Les pneus de voiture empoisonnent les saumons et peut-être aussi les humains
Sur les berges d’une crique comme il y en a tant d’autres au sud de Seattle, le biologiste Nathan Ivy a chargé dans le coffre de son pick-up une paire de waders et une glacière pleine de boîtes de Pétri avant de prendre la route.Alors qu’il s’insère sur l’autoroute, Nathan a pleinement conscience que cette rivière de voitures, la sienne comprise, libère un produit chimique imperceptible et...
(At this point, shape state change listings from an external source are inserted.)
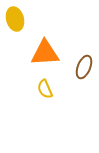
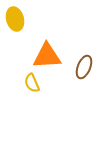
orange triangle: moved 2 px right, 3 px down
yellow semicircle: moved 13 px left, 6 px up
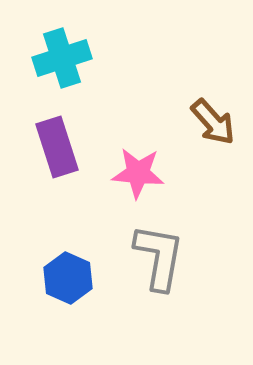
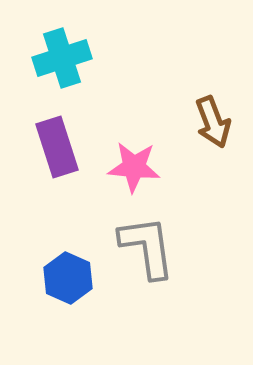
brown arrow: rotated 21 degrees clockwise
pink star: moved 4 px left, 6 px up
gray L-shape: moved 12 px left, 10 px up; rotated 18 degrees counterclockwise
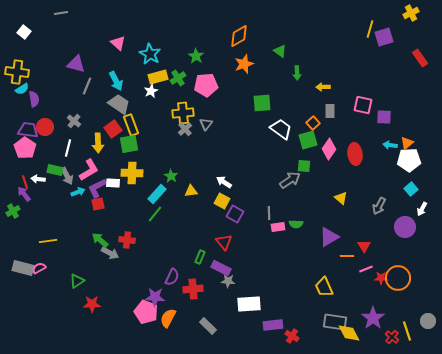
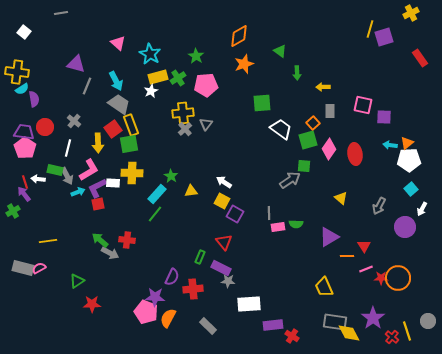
purple trapezoid at (28, 130): moved 4 px left, 2 px down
Sur les berges d’une crique comme il y en a tant d’autres au sud de Seattle, le biologiste Nathan Ivy a chargé dans le coffre de son pick-up une paire de waders et une glacière pleine de boîtes de Pétri avant de prendre la route.
Alors qu’il s’insère sur l’autoroute, Nathan a pleinement conscience que cette rivière de voitures, la sienne comprise, libère un produit chimique imperceptible et mortel. Le même produit chimique qui, il le sait, défigure les œufs vermillon des saumons présents dans les boîtes de Pétri à côté de lui.
Durant des décennies, les chercheurs suspectaient qu’un étrange produit chimique présent dans les fleuves de l’État de Washington, dans le nord-ouest des États-Unis, était à l’origine de la mort d’un nombre invraisemblable de saumons argentés, que l’on retrouvait échoués sur les berges après de fortes pluies, leur ventre encore plein d’œufs. En 2020, après des années d’une obsession digne de Marie Curie, une équipe de scientifiques a finalement été en mesure d’identifier l’agent chimique mortel dans des échantillons d’eau de pluie : la 6PPD-quinone. Son parent chimique, ont-ils confirmé, est virtuellement présent dans tous les pneus du monde.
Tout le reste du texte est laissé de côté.